(Items listed in a dataset)
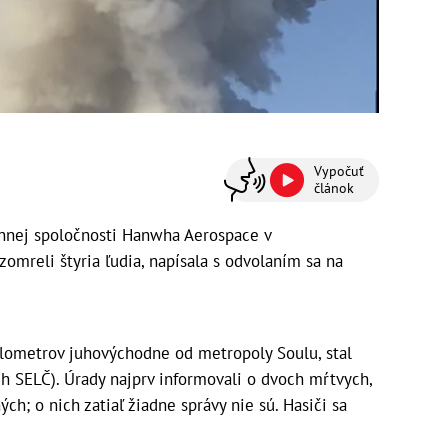
Vypočuť
článok
annej spoločnosti Hanwha Aerospace v
mreli štyria ľudia, napísala s odvolaním sa na
ilometrov juhovýchodne od metropoly Soulu, stal
h SELČ). Úrady najprv informovali o dvoch mŕtvych,
h; o nich zatiaľ žiadne správy nie sú. Hasiči sa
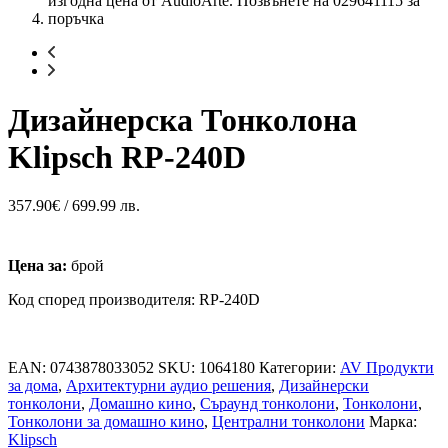
Дизайнерска Тонколона
Klipsch RP-240D
357.90
€
/ 699.99 лв.
Цена за:
брой
Код според производителя: RP-240D
EAN:
0743878033052
SKU:
1064180
Категории:
AV Продукти
за дома
,
Архитектурни аудио решения
,
Дизайнерски
тонколони
,
Домашно кино
,
Съраунд тонколони
,
Тонколони
,
Тонколони за домашно кино
,
Централни тонколони
Марка:
Klipsch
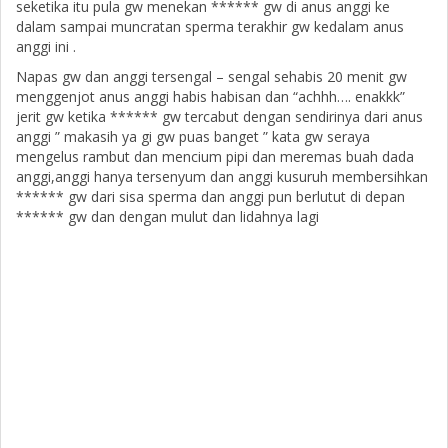
seketika itu pula gw menekan ****** gw di anus anggi ke
dalam sampai muncratan sperma terakhir gw kedalam anus
anggi ini .
Napas gw dan anggi tersengal – sengal sehabis 20 menit gw
menggenjot anus anggi habis habisan dan “achhh…. enakkk”
jerit gw ketika ****** gw tercabut dengan sendirinya dari anus
anggi ” makasih ya gi gw puas banget ” kata gw seraya
mengelus rambut dan mencium pipi dan meremas buah dada
anggi,anggi hanya tersenyum dan anggi kusuruh membersihkan
****** gw dari sisa sperma dan anggi pun berlutut di depan
****** gw dan dengan mulut dan lidahnya lagi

▸ **TRY IT**: Could all the data above be given again exactly, leaving out its images?

▸ **THE COMPLETED TASK**:
Vypočuť
článok
annej spoločnosti Hanwha Aerospace v
mreli štyria ľudia, napísala s odvolaním sa na
ilometrov juhovýchodne od metropoly Soulu, stal
h SELČ). Úrady najprv informovali o dvoch mŕtvych,
h; o nich zatiaľ žiadne správy nie sú. Hasiči sa
Дизайнерска Тонколона
Klipsch RP-240D
357.90
€
/ 699.99 лв.
Цена за:
брой
Код според производителя: RP-240D
EAN:
0743878033052
SKU:
1064180
Категории:
AV Продукти
за дома
,
Архитектурни аудио решения
,
Дизайнерски
тонколони
,
Домашно кино
,
Съраунд тонколони
,
Тонколони
,
Тонколони за домашно кино
,
Централни тонколони
Марка:
Klipsch
seketika itu pula gw menekan ****** gw di anus anggi ke
dalam sampai muncratan sperma terakhir gw kedalam anus
anggi ini .
Napas gw dan anggi tersengal – sengal sehabis 20 menit gw
menggenjot anus anggi habis habisan dan “achhh…. enakkk”
jerit gw ketika ****** gw tercabut dengan sendirinya dari anus
anggi ” makasih ya gi gw puas banget ” kata gw seraya
mengelus rambut dan mencium pipi dan meremas buah dada
anggi,anggi hanya tersenyum dan anggi kusuruh membersihkan
****** gw dari sisa sperma dan anggi pun berlutut di depan
****** gw dan dengan mulut dan lidahnya lagi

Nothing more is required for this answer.